On one occasion, a woman rushed across the road to shake Bob’s hand. Why? “I’m going to the bingo tonight, Mr Broon,” she said, “and I won’t wash my hands till after the bingo.”
She clearly thought that shaking hands with the minister would bring her luck. I don’t know if it did. He had to sort out the problems of a parishioner whose house had been broken into and the thief made off with the unfortunate man’s trousers – and his wooden leg.
Bob Brown has always been a scholar, and on one occasion he asked me to join him for a kirk session retreat at Cartsburn Augustine Church in Greenock (whose minister, Andy McLellan, went on to become a distinguished Kirk moderator and who is now HM Inspector of Prisons in Scotland).
Bob gave a brilliant address on the presence and absence of God, but it went over the heads of most of the participants.
When it was time for questions, a meaningful silence descended upon the room. It was broken by the session clerk, who asked: “Bob, how do you spell Cartsburn Augustine?”
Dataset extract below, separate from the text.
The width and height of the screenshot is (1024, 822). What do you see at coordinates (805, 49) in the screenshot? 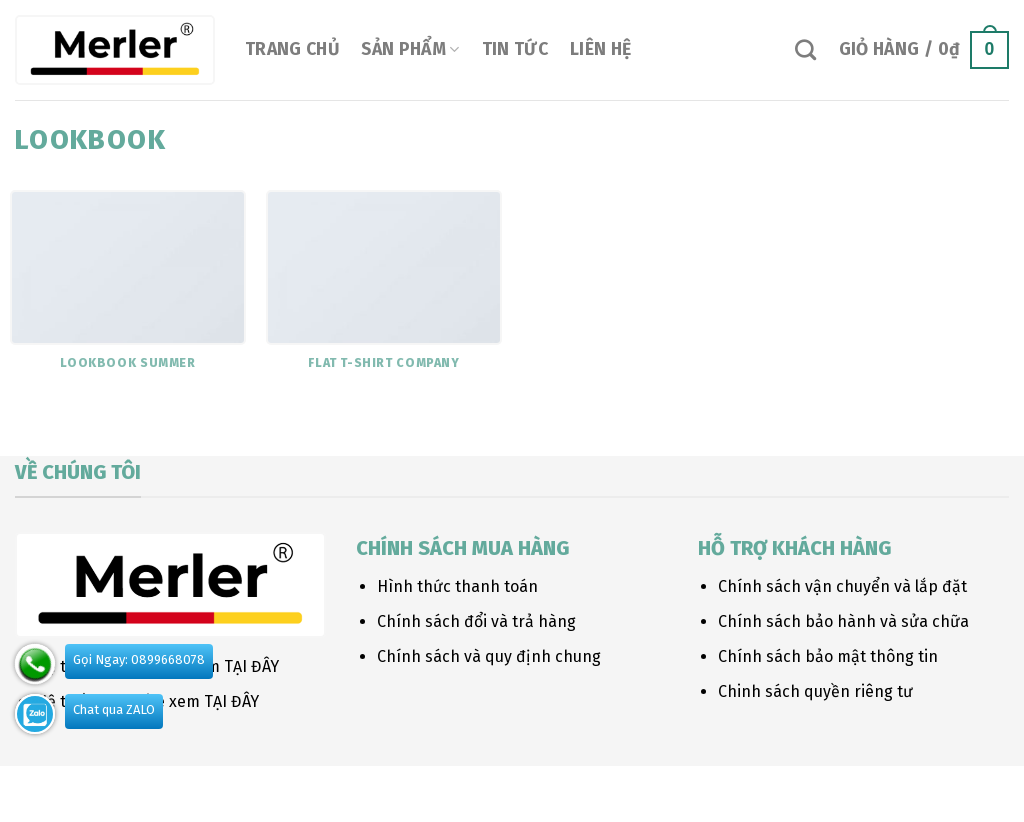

More silence. Then another hand went up. “Can you tell me where the toilet is?”
And that was it. After that, any time I wanted to take the mickey out of Broon I simply asked him how to spell Cartsburn Augustine.
One of the problems at that time – and still today – was sectarianism. The ministers and priests in the Easterhouse area worked hard together to break down the barriers. We did “clergy pub crawls” to raise money for Christian Aid. A minister and priest would go into a local hostelry with a collecting can; the banter was good, and we never endured any hostility.
We also staged football matches in which the ministers and priests played against a team of former Rangers and Celtic players.
Now, Bob Brown could have been a professional golfer, but he was also a fine footballer.
Football ran in his family’s blood: one brother, Craig, was manager of Scotland, and his other brother, Jock, is well known as a football TV commentator.
In one game in Easterhouse, Bob played in goal. I was supposed to be marking Billy McNeill, the former Celtic captain, but with my specs off I couldn’t see him well enough to kick him.
When eventually I was replaced midway through the second half, the man who came on for me was a local minister who was deaf. The wags on the terracing were quick to point out that a blind man was being replaced by a deaf man.
Despite Brown’s heroics in goal, we lost.
On another other occasion, Bob and I played for a Glasgow clergy select against a team of former Old Firm players before a crowd of 10,000 at Hampden Park, with the Rev Jimmy Currie, the great Burns enthusiast, commentating.
While in Easterhouse, I was pleased to conduct Bob’s wedding to Elizabeth, who has been a great support for Bob in all his parish work, as well as being a fine practice nurse and mother to David and Craig.
After a spell in a parish in Ayr, Bob became minister of Queen’s Cross. An excellent preacher and pastor, he has had an outstanding ministry in the city he has grown to love.
To my mind, the Rev Bob Brown represents the highest traditions of Church of Scotland parish ministry. He combines scholarship, outstanding preaching, breadth of reading, ecumenical outlook, and care and advocacy for the most vulnerable in this country and overseas.
It will be a great pity if the Kirk’s ministry becomes narrower in training and in outlook. Any young minister looking to see how best to do the job need go no further than to look at the life and times of my pal, Bob Brown.